MONTESSORI? WIR PROBIEREN ES AUS.

ZACK – und schon ist das Kind groß.
Viel zu lange habe ich mich auf dem Mama-Sein ausgeruht. 
Viel zu lange habe ich mich gefreut, 
dass mein Sohn sich so gut mit sich alleine beschäftigen kann
und VIEL ZU WENIG habe ich mich folglich mit ihm beschäftigt.

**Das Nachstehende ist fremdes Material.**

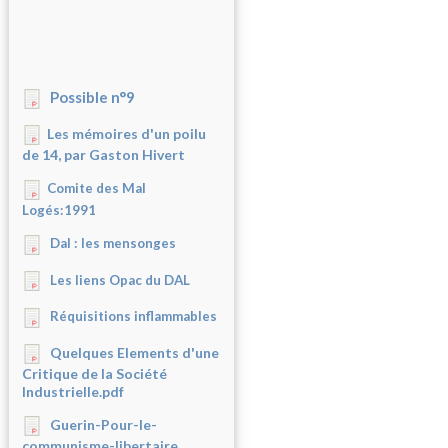
Possible n°9
Les mémoires d'un poilu
de 14, par Gaston Hivert
Comite des Mal
Logés:1991
Dal : les mensonges
Les liens Opac du DAL
Réquisitions inflammables
Quelques Elements d'une
Critique de la Société
Industrielle.pdf
Guerin-Pour-le-
communisme-libertaire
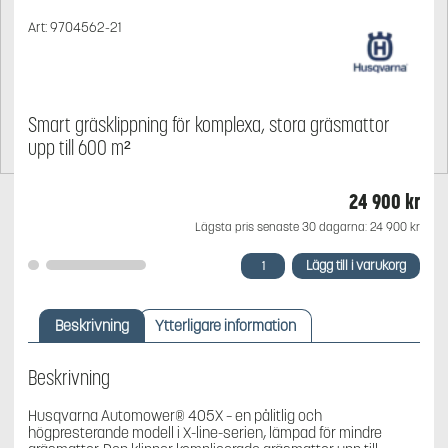
Art:
9704562-21
Smart gräsklippning för komplexa, stora gräsmattor
upp till 600 m²
24 900
kr
Lägsta pris senaste 30 dagarna:
24 900
kr
Husqvarna
Lägg till i varukorg
Automower®
405X
mängd
Beskrivning
Ytterligare information
Beskrivning
Husqvarna Automower® 405X – en pålitlig och
högpresterande modell i X-line-serien, lämpad för mindre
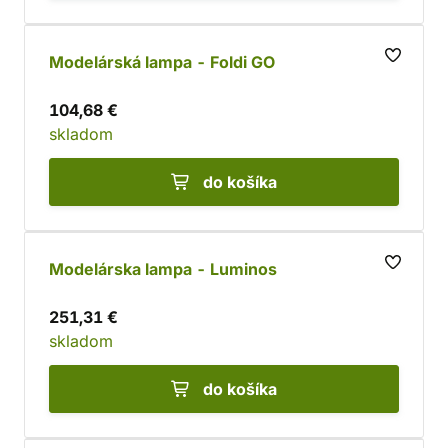
Modelárská lampa - Foldi GO
104,68 €
skladom
do košíka
Modelárska lampa - Luminos
251,31 €
skladom
do košíka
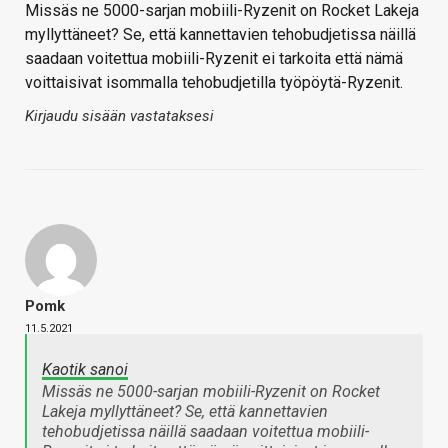
Missäs ne 5000-sarjan mobiili-Ryzenit on Rocket Lakeja
myllyttäneet? Se, että kannettavien tehobudjetissa näillä
saadaan voitettua mobiili-Ryzenit ei tarkoita että nämä
voittaisivat isommalla tehobudjetilla työpöytä-Ryzenit.
Kirjaudu sisään vastataksesi
Pomk
11.5.2021
Kaotik sanoi
Missäs ne 5000-sarjan mobiili-Ryzenit on Rocket
Lakeja myllyttäneet? Se, että kannettavien
tehobudjetissa näillä saadaan voitettua mobiili-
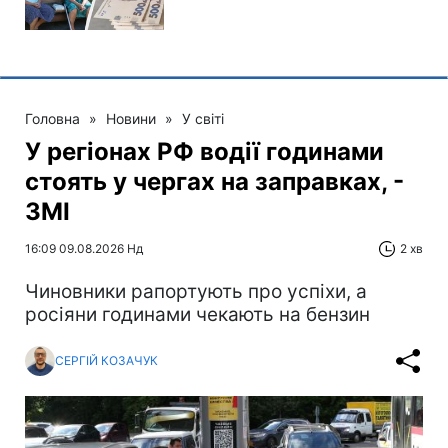
Головна
»
Новини
»
У світі
У регіонах РФ водії годинами
стоять у чергах на заправках, -
ЗМІ
16:09 09.08.2026 Нд
2 хв
Чиновники рапортують про успіхи, а
росіяни годинами чекають на бензин
СЕРГІЙ КОЗАЧУК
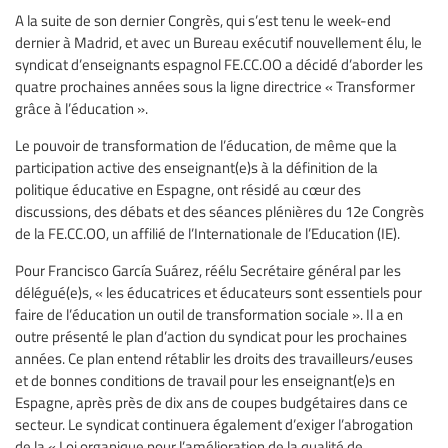
A la suite de son dernier Congrès, qui s’est tenu le week-end
dernier à Madrid, et avec un Bureau exécutif nouvellement élu, le
syndicat d’enseignants espagnol FE.CC.OO a décidé d’aborder les
quatre prochaines années sous la ligne directrice « Transformer
grâce à l’éducation ».
Le pouvoir de transformation de l’éducation, de même que la
participation active des enseignant(e)s à la définition de la
politique éducative en Espagne, ont résidé au cœur des
discussions, des débats et des séances plénières du 12e Congrès
de la FE.CC.OO, un affilié de l’Internationale de l’Education (IE).
Pour Francisco García Suárez, réélu Secrétaire général par les
délégué(e)s, « les éducatrices et éducateurs sont essentiels pour
faire de l’éducation un outil de transformation sociale ». Il a en
outre présenté le plan d’action du syndicat pour les prochaines
années. Ce plan entend rétablir les droits des travailleurs/euses
et de bonnes conditions de travail pour les enseignant(e)s en
Espagne, après près de dix ans de coupes budgétaires dans ce
secteur. Le syndicat continuera également d’exiger l’abrogation
de la « Loi organique pour l’amélioration de la qualité de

Jetzt merke ich – es ist höchste Zeit!

Onno fordert uns jetzt zum Spielen heraus. Er holt ein Buch, einen Duplostein, Stapelbecher und hält es uns hin – meist mit einem: HÜ?
Er möchte das wir es ihm zeigen. Ihm zeigen, wie diese Welt funktioniert.
Nun saß ich jetzt einige Male da und habe mich schrecklich gelangweilt immer wieder das selbe Buch anzuschauen nur damit Onno die Seiten immer schneller umblättert ehe ich überhaupt etwas dazu erzählt habe. Immer wieder 2 Duplosteine zusammen zu stecken und ihm zurück zu geben nur damit er sie wieder auseinander zieht um sie mir wieder zu geben. Immer wieder einen Stapelbecher an zu nehmen um ihn in einen anderen hinein zu stecken…

Versteht mich bitte nicht falsch. Natürlich sind es die Kleinen Dinge die er jetzt lernt. Die ihn begeistern und die – ja, die mich etwas langweilen. Das ist auch völlig in Ordnung so und ich bemühe mich mit voller Hingabe auch zum 100. Mal das selbe Buch anzuschauen. ABER ich habe mich auch umgeschaut. Ich wollte mehr. Ich wollte mich mehr einbringen können und das ohne mein Kind zu überfordern.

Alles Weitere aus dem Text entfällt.